Sunday, July 22, 2007

So, I've finished the new Harry Potter.

And I have no one to talk about it with, as no one in my family is reading the series. Sigh.

I'll just say that it was good, it did everything I wanted it to in terms of tying up the loose ends and providing a resolution, and there were a few things that I turned out to be right about.

Also, I think I finished it in record time, considering that I only started reading yesterday afternoon.

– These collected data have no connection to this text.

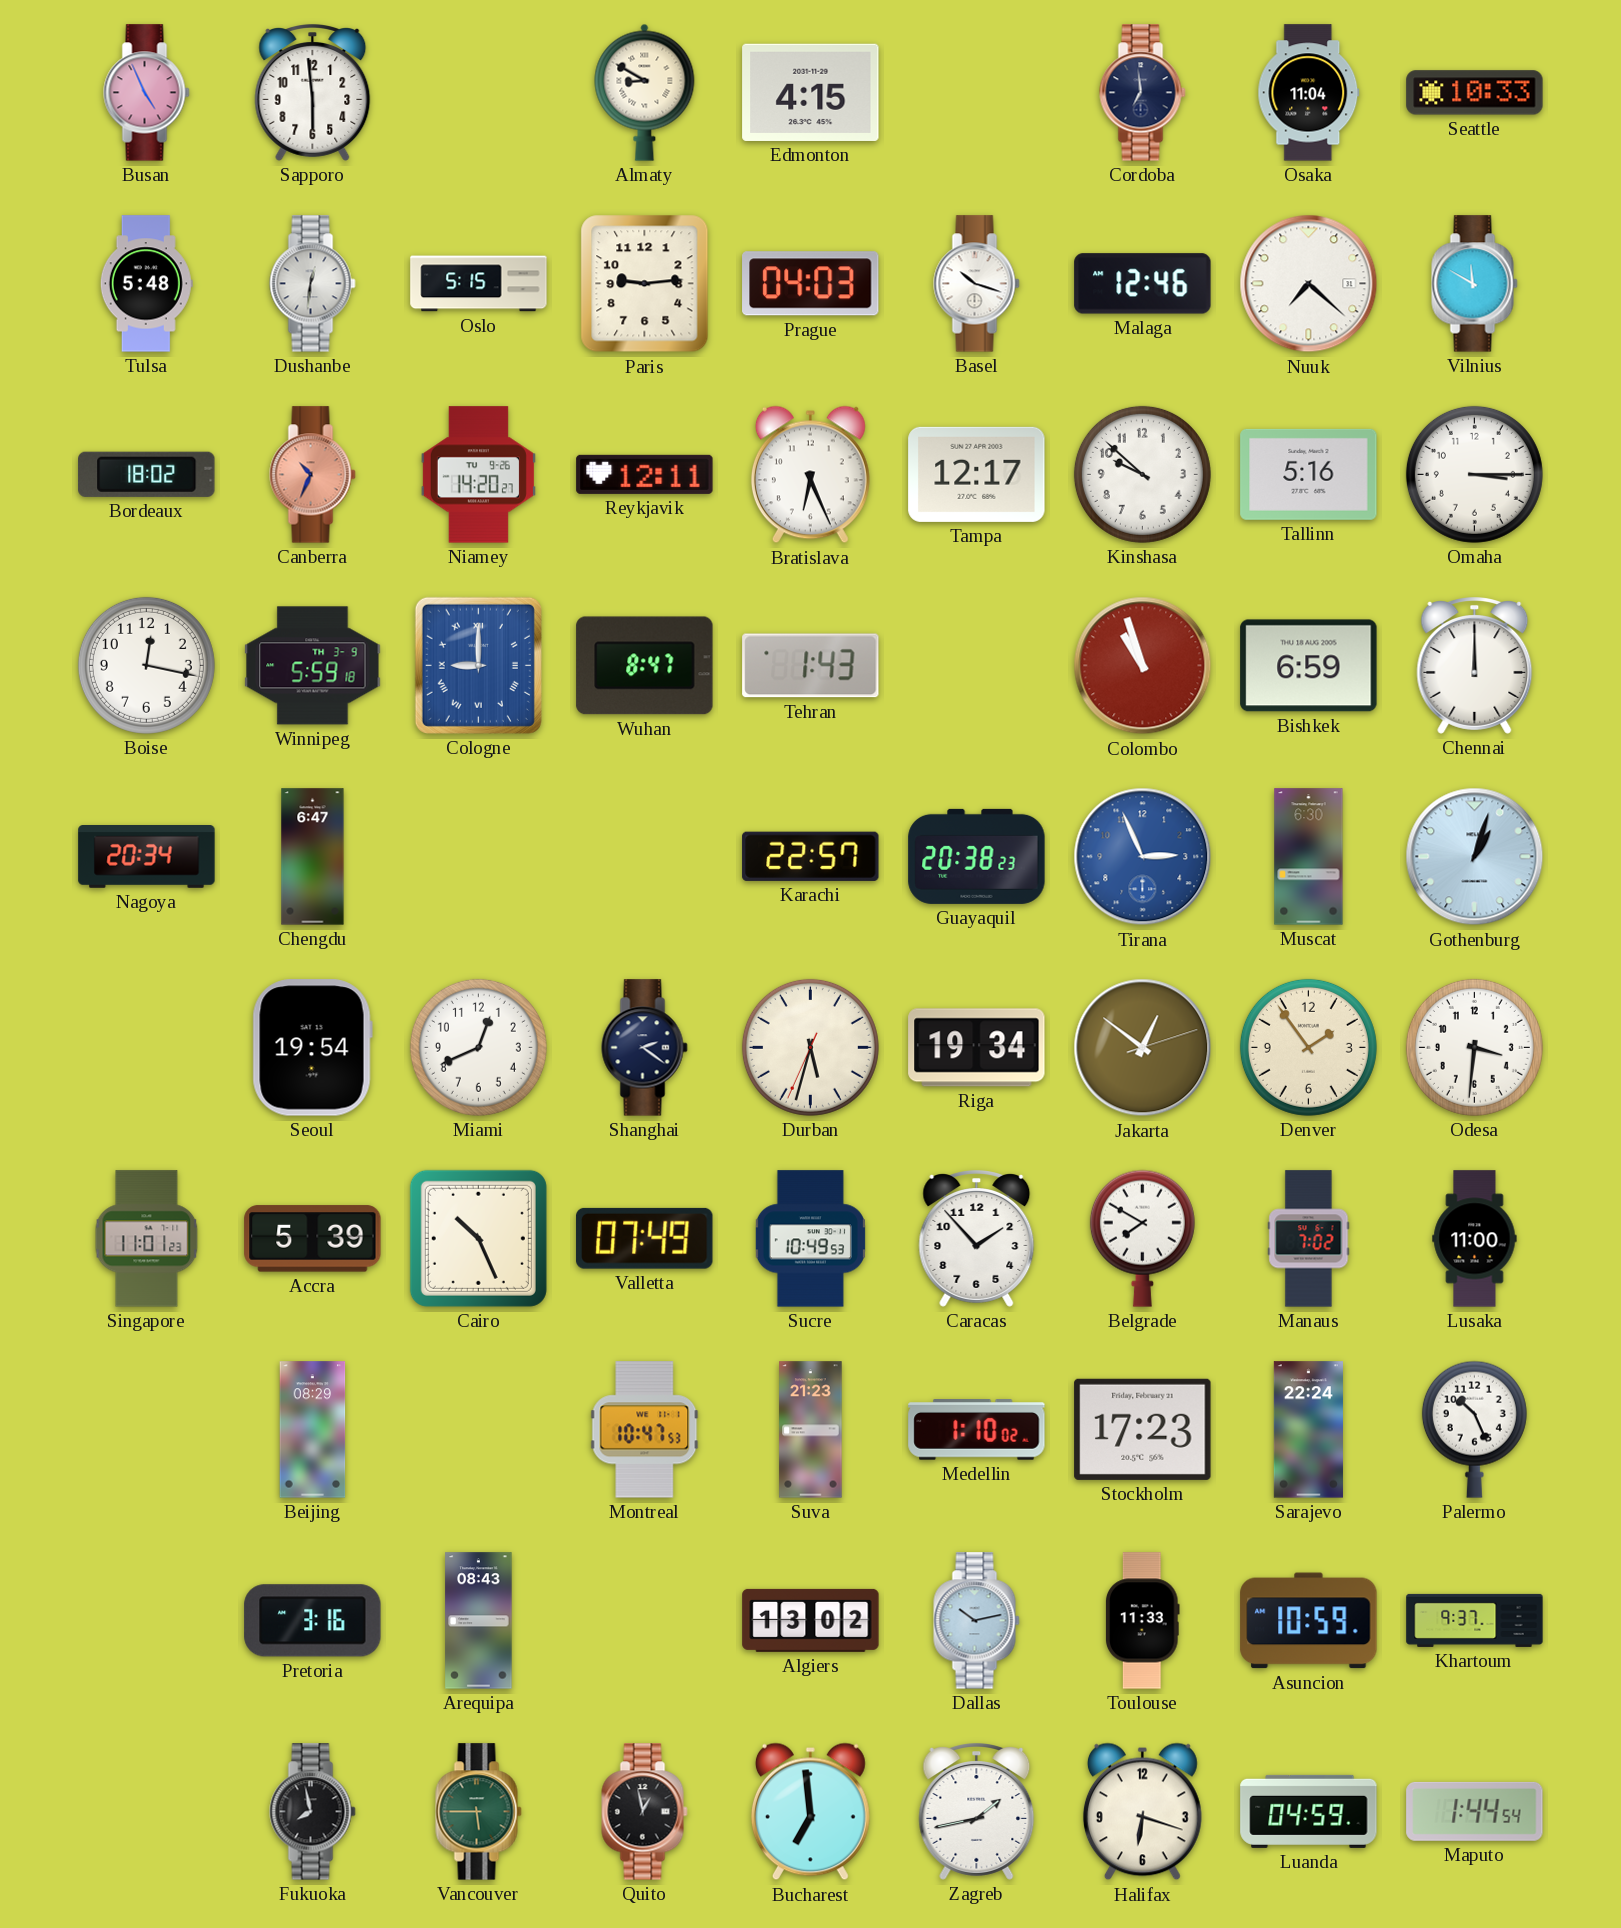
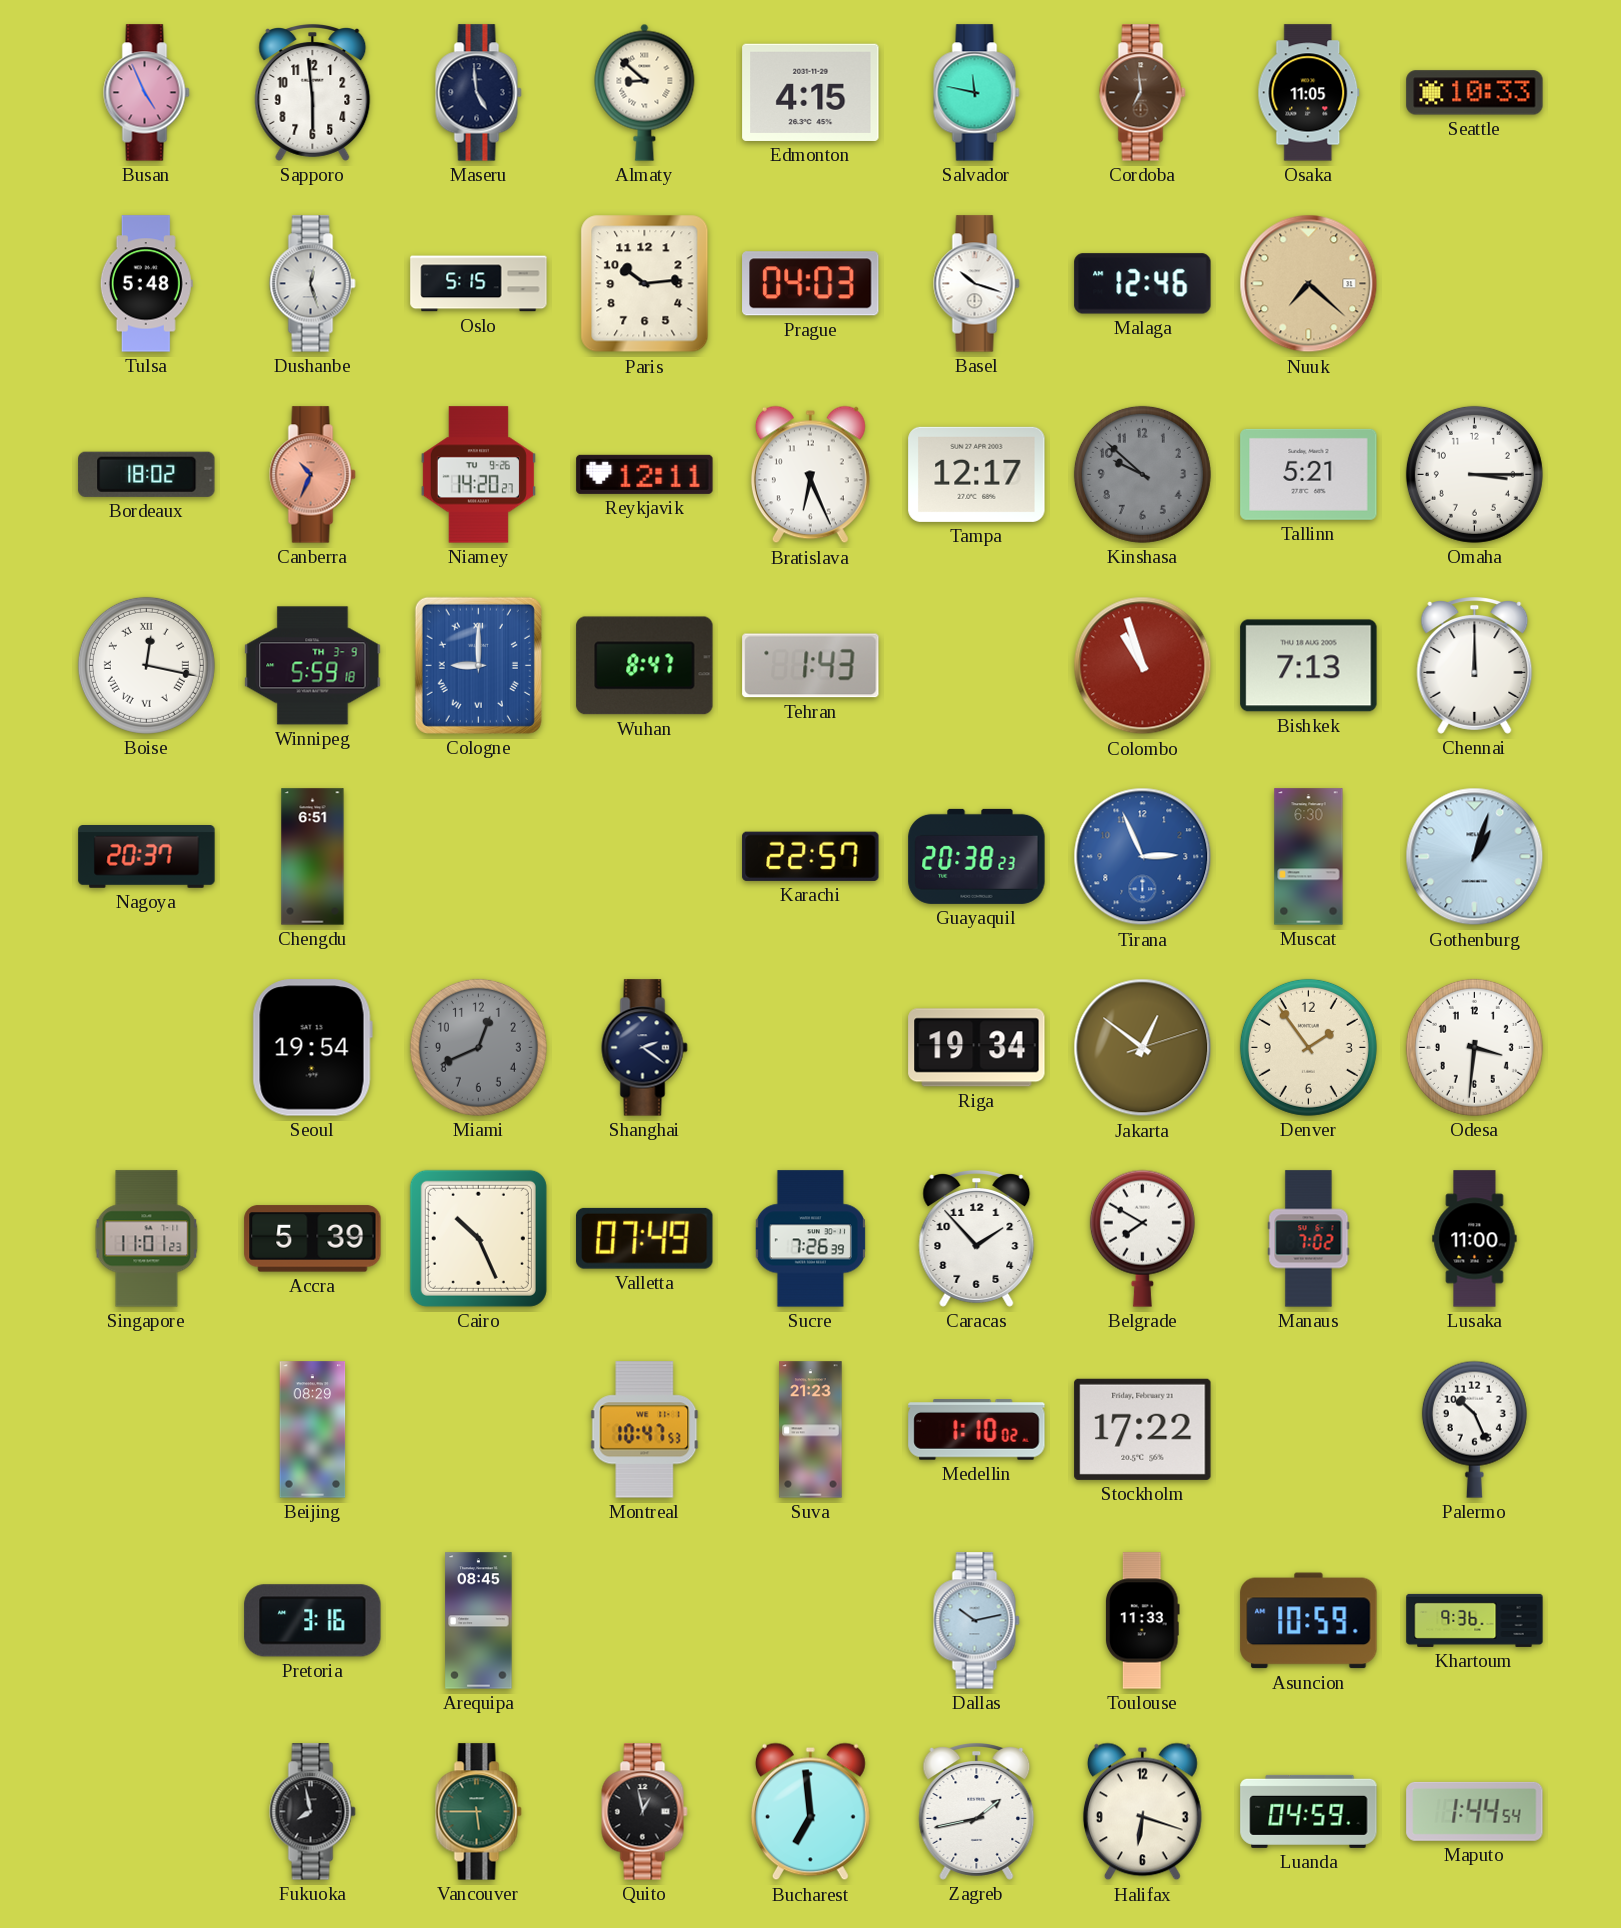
Maseru: none -> 4:59
Almaty: 8:50 -> 8:52
Salvador: none -> 11:47
Cordoba dial: navy -> brown
Osaka: 11:04 -> 11:05
Dushanbe: 12:31 -> 12:27
Paris: 9:14 -> 10:14
Nuuk dial: white -> champagne
Vilnius: 11:50 -> none
Kinshasa dial: white -> grey
Tallinn: 5:16 -> 5:21
Boise numerals: Arabic -> Roman
Bishkek: 6:59 -> 7:13
Nagoya: 20:34 -> 20:37
Chengdu: 6:47 -> 6:51
Miami dial: white -> grey
Durban: 5:32 -> none
Sucre: 10:49 -> 7:26
Stockholm: 17:23 -> 17:22
Sarajevo: 22:24 -> none
Arequipa: 08:43 -> 08:45
Algiers: 13:02 -> none
Khartoum: 9:37 -> 9:36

I'm disappointed, now, that the stories are finished.

Tuesday, July 17, 2007

Boom chicka wakka wakka wow...

Yesterday, I was in the grocery store, and I passed by a young man who had shaped sideburns that were...how should I say...reminiscent of the '70s in a way that isn't exactly decent. In other words, there was a nearly audible soundtrack that followed him as he pushed his cart down the aisle, and I desperately wanted to burst forth with a "wakka wakka boom chicka boom" as per the infamous Axe commercial. If I had been a braver person, and one able to refrain from laughing hysterically (how many takes do you think they had to do for that commercial?), I might have done so. Because, seriously, one should not be allowed to have bad '70s porn sideburns and walk the streets without hearing a few "wakka wakka wows."

As it was, I bit my lip (hard), fought back the tears in my eyes, turned my laughter into a cough, and went off in search of the sauerkraut.

Monday, July 16, 2007

Support the Lesbian Seven.

I hadn't followed this story because I naively assumed that it was such a ludicrous case that of course the court would find in favor of the defendants. (And, also, I refuse to watch sensationalistic news much anymore, so you can imagine what that leaves me with.)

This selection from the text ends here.